From then on, it seemed, the ATF was out to "get 'em."

What happened in that shootout? Given the way the government lied about its later use of incendiary devices, should anyone believe the official story? Isn't it most likely that the attack on the Davidians was a brutal affair sure to provoke a panicked response?

There are so many brutal attacks on the populace by SWAT teams, "narcs," and other police units that hardly a day goes by without hearing of a police shooting somewhere. These attacks are against people of color and immigrants way out of proportion to their numbers. Demonstrations against racist cops are almost as common today as protests against segregation and the Vietnam War were in the 1960s.

What stands out, however, is that groups you might expect to be raided by the ATF or other federal agencies are handled with kid gloves by comparison.

Look at what happened after the Oklahoma City bombing, in which 168 people, including 19 children in a daycare center, were killed and hundreds more injured.

Look at what happened after woman-hating, gay-hating anti-abortion fanatics set off bombs in Atlanta and gunned down doctors and nurses in women's health centers.

Or look at what happened after a well-known neo-Nazi shot five children in a Jewish community center in Los Angeles and then killed a Filipino letter carrier.

Nothing. Nothing. And nothing.

There were no raids of the type the government carried out against the Black Panther Party or other organizations of the oppressed in the 1970s.
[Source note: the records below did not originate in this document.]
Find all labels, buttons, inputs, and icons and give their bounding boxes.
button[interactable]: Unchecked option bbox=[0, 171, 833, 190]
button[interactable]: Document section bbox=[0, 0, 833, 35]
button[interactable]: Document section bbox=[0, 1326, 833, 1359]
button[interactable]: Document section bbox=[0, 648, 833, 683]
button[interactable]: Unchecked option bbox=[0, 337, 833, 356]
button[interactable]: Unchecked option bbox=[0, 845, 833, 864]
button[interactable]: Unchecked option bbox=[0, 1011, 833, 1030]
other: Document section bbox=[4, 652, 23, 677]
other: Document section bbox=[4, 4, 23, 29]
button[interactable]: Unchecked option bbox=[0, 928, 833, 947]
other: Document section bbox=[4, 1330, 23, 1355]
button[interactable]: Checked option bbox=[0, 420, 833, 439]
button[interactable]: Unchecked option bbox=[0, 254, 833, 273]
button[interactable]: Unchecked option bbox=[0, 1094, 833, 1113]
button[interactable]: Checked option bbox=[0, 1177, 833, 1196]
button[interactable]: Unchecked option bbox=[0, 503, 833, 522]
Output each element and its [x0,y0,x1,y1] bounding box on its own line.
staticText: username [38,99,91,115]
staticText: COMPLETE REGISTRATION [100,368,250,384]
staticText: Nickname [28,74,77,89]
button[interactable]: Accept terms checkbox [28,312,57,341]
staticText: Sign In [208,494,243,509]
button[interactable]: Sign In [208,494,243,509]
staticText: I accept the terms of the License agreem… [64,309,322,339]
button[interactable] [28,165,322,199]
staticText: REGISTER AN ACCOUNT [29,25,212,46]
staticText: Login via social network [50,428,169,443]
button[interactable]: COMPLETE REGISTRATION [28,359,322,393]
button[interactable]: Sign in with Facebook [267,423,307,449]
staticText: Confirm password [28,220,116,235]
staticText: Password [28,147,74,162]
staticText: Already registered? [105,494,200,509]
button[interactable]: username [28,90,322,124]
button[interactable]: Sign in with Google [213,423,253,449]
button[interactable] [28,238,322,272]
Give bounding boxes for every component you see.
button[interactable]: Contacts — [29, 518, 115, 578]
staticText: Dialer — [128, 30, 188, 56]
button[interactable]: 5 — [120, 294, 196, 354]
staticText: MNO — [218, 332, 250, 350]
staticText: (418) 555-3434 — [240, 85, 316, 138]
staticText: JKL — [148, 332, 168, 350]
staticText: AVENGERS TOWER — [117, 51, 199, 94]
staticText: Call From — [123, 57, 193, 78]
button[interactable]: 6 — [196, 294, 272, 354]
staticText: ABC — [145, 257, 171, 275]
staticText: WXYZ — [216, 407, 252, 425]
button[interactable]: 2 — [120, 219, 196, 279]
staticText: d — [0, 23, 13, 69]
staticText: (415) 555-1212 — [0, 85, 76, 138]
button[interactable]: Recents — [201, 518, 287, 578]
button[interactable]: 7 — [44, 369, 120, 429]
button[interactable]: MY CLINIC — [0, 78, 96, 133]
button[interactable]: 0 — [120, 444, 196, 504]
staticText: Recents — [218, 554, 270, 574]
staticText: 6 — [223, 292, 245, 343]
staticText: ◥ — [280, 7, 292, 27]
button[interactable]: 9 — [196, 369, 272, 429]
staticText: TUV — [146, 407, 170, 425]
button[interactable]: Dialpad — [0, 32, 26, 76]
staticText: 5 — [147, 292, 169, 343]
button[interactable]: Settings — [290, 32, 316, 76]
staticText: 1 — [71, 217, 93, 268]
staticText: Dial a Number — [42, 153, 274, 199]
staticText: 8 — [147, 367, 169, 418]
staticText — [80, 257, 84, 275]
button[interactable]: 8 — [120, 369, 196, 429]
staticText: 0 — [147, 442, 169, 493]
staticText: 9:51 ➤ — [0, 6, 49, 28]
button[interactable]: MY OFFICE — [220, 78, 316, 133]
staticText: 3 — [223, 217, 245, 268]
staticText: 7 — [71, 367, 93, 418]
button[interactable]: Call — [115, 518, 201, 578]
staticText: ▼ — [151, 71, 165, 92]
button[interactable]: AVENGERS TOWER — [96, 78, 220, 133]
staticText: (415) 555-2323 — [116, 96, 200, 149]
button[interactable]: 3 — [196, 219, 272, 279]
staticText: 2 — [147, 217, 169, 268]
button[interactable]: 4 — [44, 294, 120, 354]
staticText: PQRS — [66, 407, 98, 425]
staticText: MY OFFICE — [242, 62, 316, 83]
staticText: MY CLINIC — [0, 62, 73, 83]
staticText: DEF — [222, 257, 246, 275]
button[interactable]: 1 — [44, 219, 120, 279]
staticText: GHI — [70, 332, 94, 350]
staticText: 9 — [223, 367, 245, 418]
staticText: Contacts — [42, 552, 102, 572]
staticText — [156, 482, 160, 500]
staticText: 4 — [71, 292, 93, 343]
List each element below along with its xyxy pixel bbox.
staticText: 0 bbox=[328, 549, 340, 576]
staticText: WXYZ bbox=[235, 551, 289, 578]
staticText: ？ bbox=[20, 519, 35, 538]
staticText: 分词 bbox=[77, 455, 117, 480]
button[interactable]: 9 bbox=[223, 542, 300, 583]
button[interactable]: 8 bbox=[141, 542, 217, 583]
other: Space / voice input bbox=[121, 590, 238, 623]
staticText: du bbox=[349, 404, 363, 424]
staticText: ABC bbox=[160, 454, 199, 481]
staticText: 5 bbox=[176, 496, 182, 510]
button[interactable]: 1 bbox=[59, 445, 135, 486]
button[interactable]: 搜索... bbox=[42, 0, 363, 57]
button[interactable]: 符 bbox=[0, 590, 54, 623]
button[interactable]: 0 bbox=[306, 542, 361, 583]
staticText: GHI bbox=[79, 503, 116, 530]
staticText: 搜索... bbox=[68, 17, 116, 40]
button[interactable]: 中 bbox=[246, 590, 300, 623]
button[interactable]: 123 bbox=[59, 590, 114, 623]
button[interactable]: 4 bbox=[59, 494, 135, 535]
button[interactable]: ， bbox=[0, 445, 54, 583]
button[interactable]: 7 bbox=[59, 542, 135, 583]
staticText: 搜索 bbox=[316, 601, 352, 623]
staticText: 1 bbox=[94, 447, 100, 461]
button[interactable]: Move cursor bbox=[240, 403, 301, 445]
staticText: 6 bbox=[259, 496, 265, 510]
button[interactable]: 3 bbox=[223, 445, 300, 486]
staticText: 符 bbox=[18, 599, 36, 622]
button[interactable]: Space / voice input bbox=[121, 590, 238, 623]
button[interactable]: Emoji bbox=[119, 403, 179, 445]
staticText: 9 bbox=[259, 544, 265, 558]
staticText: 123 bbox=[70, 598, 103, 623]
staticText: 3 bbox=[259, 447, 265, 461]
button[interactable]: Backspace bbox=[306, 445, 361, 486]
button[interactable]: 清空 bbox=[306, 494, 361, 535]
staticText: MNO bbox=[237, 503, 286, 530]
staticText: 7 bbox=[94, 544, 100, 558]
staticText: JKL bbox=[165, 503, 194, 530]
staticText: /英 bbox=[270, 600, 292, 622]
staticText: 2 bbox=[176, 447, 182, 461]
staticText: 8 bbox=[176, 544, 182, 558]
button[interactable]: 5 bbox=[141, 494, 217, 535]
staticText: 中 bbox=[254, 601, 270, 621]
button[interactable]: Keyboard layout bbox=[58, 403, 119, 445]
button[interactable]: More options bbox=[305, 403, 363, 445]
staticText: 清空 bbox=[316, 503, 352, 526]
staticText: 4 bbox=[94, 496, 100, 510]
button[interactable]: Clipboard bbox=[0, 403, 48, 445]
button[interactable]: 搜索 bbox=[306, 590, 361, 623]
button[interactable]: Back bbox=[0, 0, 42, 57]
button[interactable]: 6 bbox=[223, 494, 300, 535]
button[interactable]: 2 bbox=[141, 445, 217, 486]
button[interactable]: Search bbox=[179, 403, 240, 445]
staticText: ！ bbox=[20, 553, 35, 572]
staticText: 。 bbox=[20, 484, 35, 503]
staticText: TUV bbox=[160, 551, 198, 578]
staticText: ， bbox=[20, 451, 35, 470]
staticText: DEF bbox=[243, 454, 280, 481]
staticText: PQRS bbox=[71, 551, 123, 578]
Fascist paramilitary training camps weren't stormed. People in right-wing organizations weren't attacked in their homes or their offices, weren't slammed up against the wall, weren't beaten unconscious.

Is it because the government has become kinder and gentler since the 1970s? It wasn't kind or gentle in 1985 to the MOVE organization in Philadelphia, a group led by African Americans that wanted to live according to its own lifestyle. Their house was firebombed by federal and local police agencies. Eleven people, including four small children, died in the blaze.

And it wasn't kind or gentle in Waco. Some reports say special military units were involved in the assault on the compound, which involved tanks and heavy weapons.

The Branch Davidians weren't a progressive organization. They weren't made up primarily of people of oppressed nationalities, although among the dead and those imprisoned afterward there were a number of people of color. But they did live communally, with inter-racial relationships, in the racist state of Texas. This and their practice of the right of self-defense seem to have been enough for the Rambos of the federal government to decide to go after them.